Выбрать главу

У этой четверки - головки отряда - еще не улеглись впечатления от Михайловского дворца и его хозяйки, так очаровавшей их своим вниманием.

Гардинская, у которой так велика была привычка к браслетам, что она, скинув их, немедленно обвила правую руку четками, сочла возможным здесь, в дороге, рассказать о том, о чем считала бы неудобным говорить в Петербурге.

- Когда я дежурила в госпитале, приехала вдруг Елена Павловна и как раз попала на серьезную операцию: ампутацию ноги. Я, признаться, боялась идти в операционную комнату, - шутка ли, скажите, так вот сразу и на такую ужасную картину! Но наша Елена Павловна мне: <Идемте, говорит, идемте вместе: надо же нам когда-нибудь начать привыкать к этому!> Я ей, разумеется, отвечаю: <С вами, ваше высочество, я, конечно, готова идти куда угодно...> И вот началась операция, и она стремится помогать врачам... Но когда стал доктор пилить ногу, точно это сучок какой-нибудь сухой, - ах, это был такой ужас, что я отвернулась к окну и стою... и ничего уж не вижу, только сердце у меня страшно бьется... А Елена Павловна никуда не отходила и даже подавала сама, что надо...

- Она - замечательная женщина! Исключительная! - восторженно поддерживала Гардинскую маленькая Лоде.

- Разумеется, она - замечательная, но вот, когда уж все кончилось, тут... Я уж не знаю даже, говорить ли мне дальше? - нерешительно поглядела Гардинская на Стахович, нервно перебирая четки.

- Ну, что же могло случиться там у вас? Пустяки какие-нибудь, покровительственно отозвалась Стахович, у которой был густой и добротный, как и фигура, голос.

- Разумеется, отчего же этого и не сказать, - тут же согласилась Гардинская. - Ну, просто Елене Павловне сделалось дурно... Только не в операционной, - там она храбро держалась, - а уж когда все было кончено, и ногу отняли, и перевязали лигатурой, и забинтовали, и мы с нею вышли в коридор... Вот тут уж силы ее и оставили.

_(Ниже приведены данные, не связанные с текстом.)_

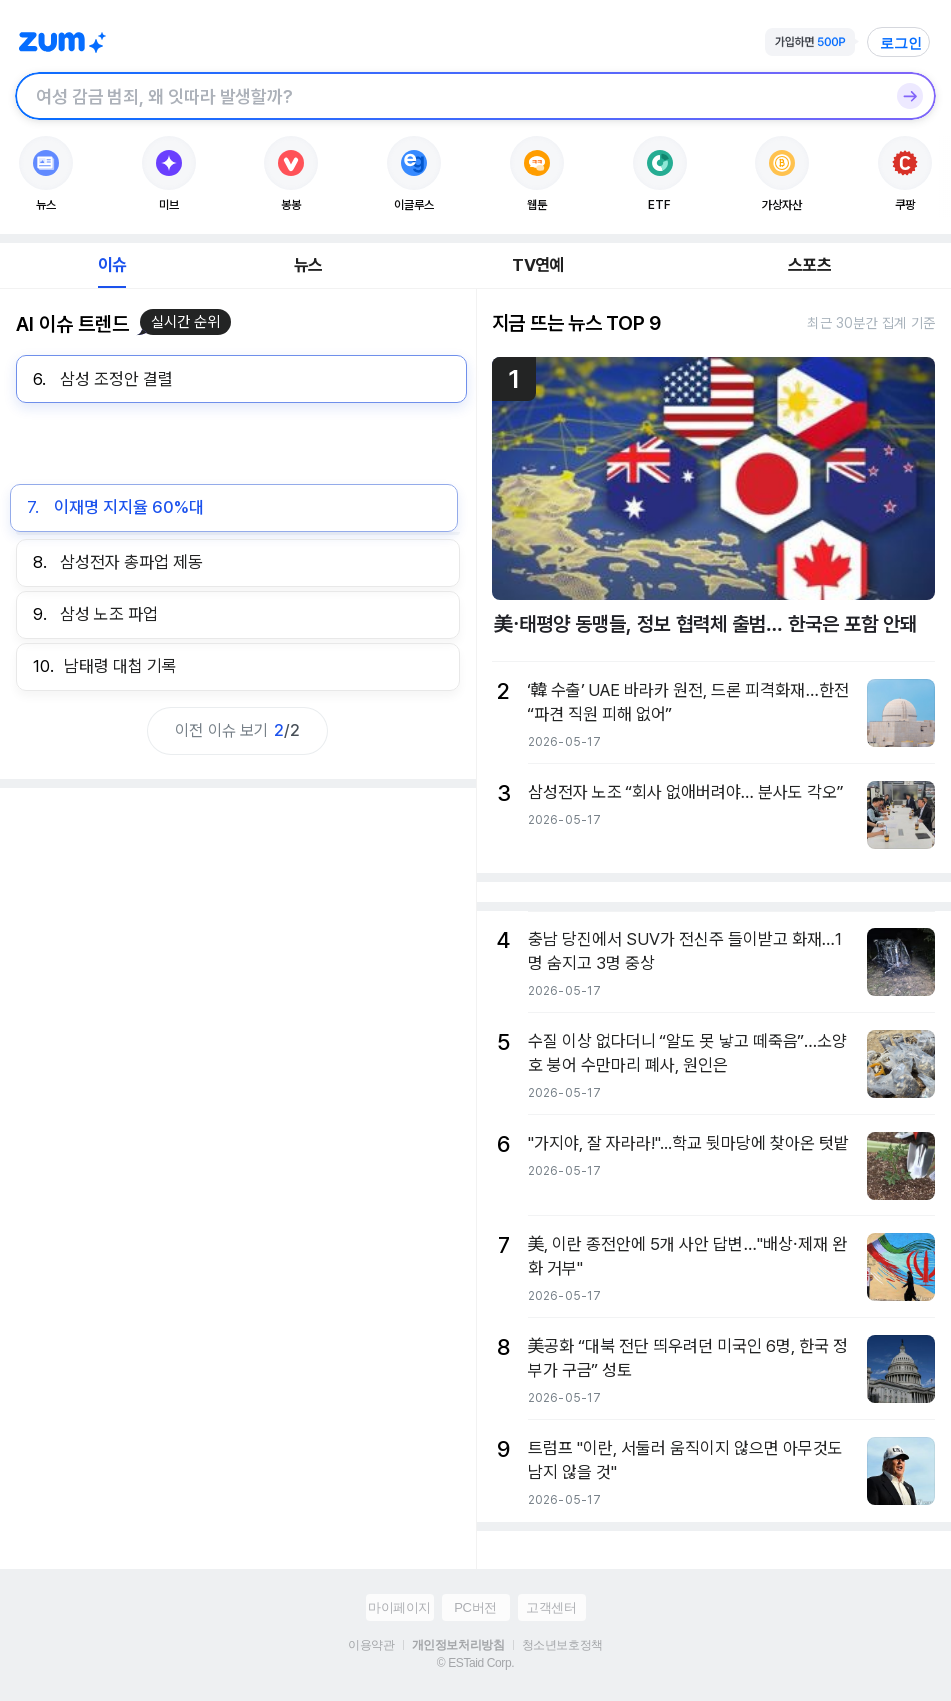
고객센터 (551, 1607)
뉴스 (308, 265)
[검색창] (449, 96)
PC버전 (475, 1607)
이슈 (112, 265)
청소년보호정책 (562, 1645)
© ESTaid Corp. (475, 1663)
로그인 (901, 43)
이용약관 (371, 1645)
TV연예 (537, 265)
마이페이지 (399, 1607)
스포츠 (809, 265)
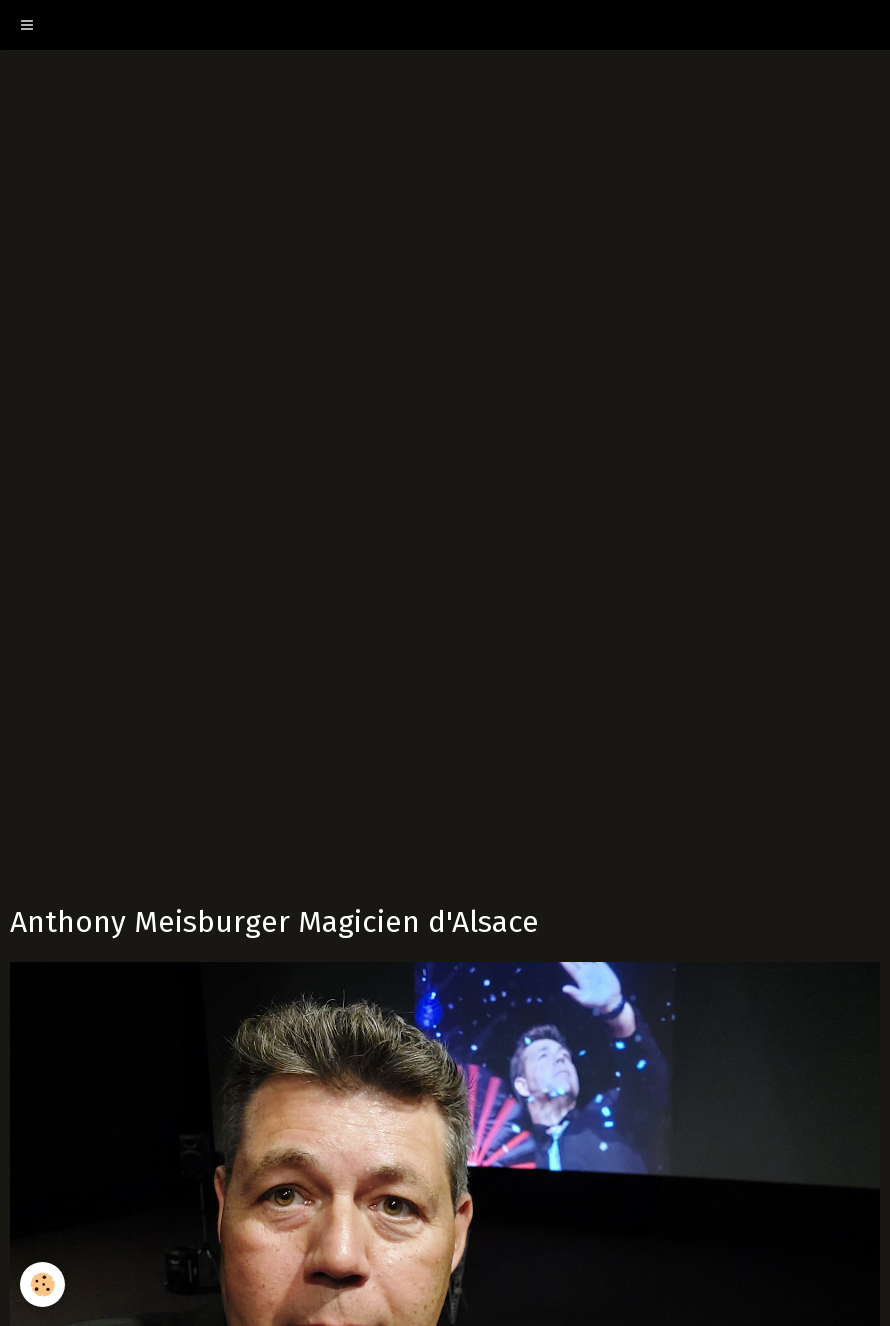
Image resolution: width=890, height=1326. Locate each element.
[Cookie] (42, 1284)
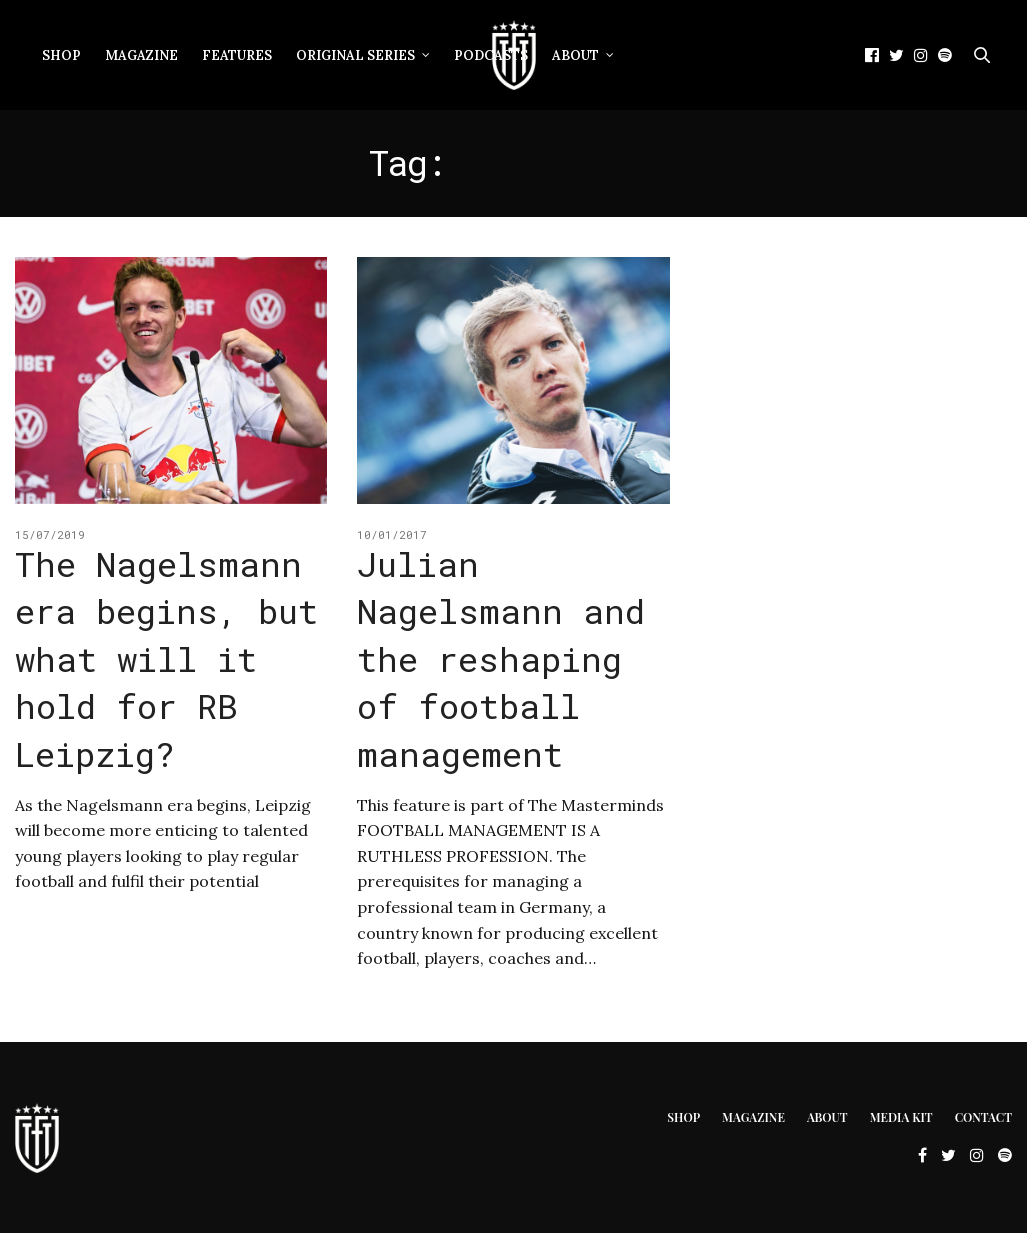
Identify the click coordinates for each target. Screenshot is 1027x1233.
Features (237, 55)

Сухоликая мать Серафима покачала головой, с которой не решилась снять клобук даже и в вагоне:

- Нервы, все нервы! Она ведь, бедняжка, четырех своих дочерей потеряла, а каково это матери? Я тоже двух детей в миру схоронила... от холеры... знаю, что это - тяжкое испытание.

- Это ужасно, это ужасно - потерять всех своих детей! - всплеснула ручками сорокалетняя девица Лоде, а Стахович разрешила себе сказать:

- Кажется, нервы у нашей патронессы и смолоду были некрепкие... По крайней мере я слышала от кого-то, но как вполне, вполне достоверное, как родитель ее, герцог Виртембергский, вздумал отучать ее, девочку, бояться мышей...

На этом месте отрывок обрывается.